One other dependency of note was claudia-local-api, which plugs ClaudiaJS’s claudia-api-builder utilities into express in order to locally mock a serverless deployment. Usually, when you work with serverless projects, you test your code by essentially unit testing your single stateless function. You can’t really do that, though, if your function’s output is primarily binary content, so we used claudia-local-api to run code locally and visually check tiles. claudia-local-api is a community project rather than supported by the ClaudiaJS developers, so I ended up creating a fork in order to add support for some Tilegarden use-cases that the tool’s creator didn’t account for. Thank goodness for open source software.

Conclusion

Tilegarden has shaped up to be a really promising tool for a variety of GIS hosting applications.

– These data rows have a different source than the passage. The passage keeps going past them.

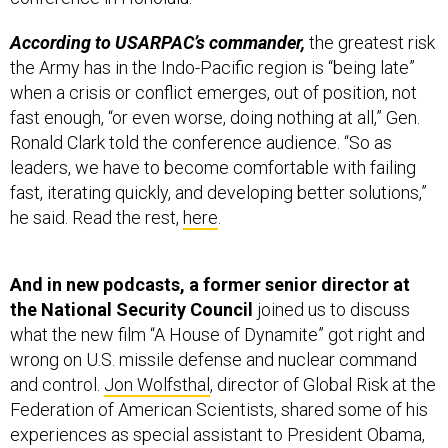
According to USARPAC’s commander,
the greatest risk
the Army has in the Indo-Pacific region is “being late”
when a crisis or conflict emerges, out of position, not
fast enough, “or even worse, doing nothing at all,” Gen.
Ronald Clark told the conference audience. “So as
leaders, we have to become comfortable with failing
fast, iterating quickly, and developing better solutions,”
he said. Read the rest,
here
.
And in new podcasts, a former senior director at
the National Security Council
joined us to discuss
what the new film “A House of Dynamite” got right and
wrong on U.S. missile defense and nuclear command
and control.
Jon Wolfsthal
, director of Global Risk at the
Federation of American Scientists, shared some of his
experiences as special assistant to President Obama,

If you want to test out some of the demos I’ve shown off in this blog post, check out the project’s webpage at azavea.github.io/tilegarden! If you’re interested in using a tool like this in your own project, check it out on GitHub (github.com/azavea/tilegarden) where its available for download and where you can post issues and make contributions.

I want to give a big Thank You to my mentors Klaas Hoekema and Matt McFarland for all of their guidance over the course of this project’s development, and also to everyone at Azavea for the opportunity to be a part of this year’s Open Source Fellowship, and for making being there a really great time!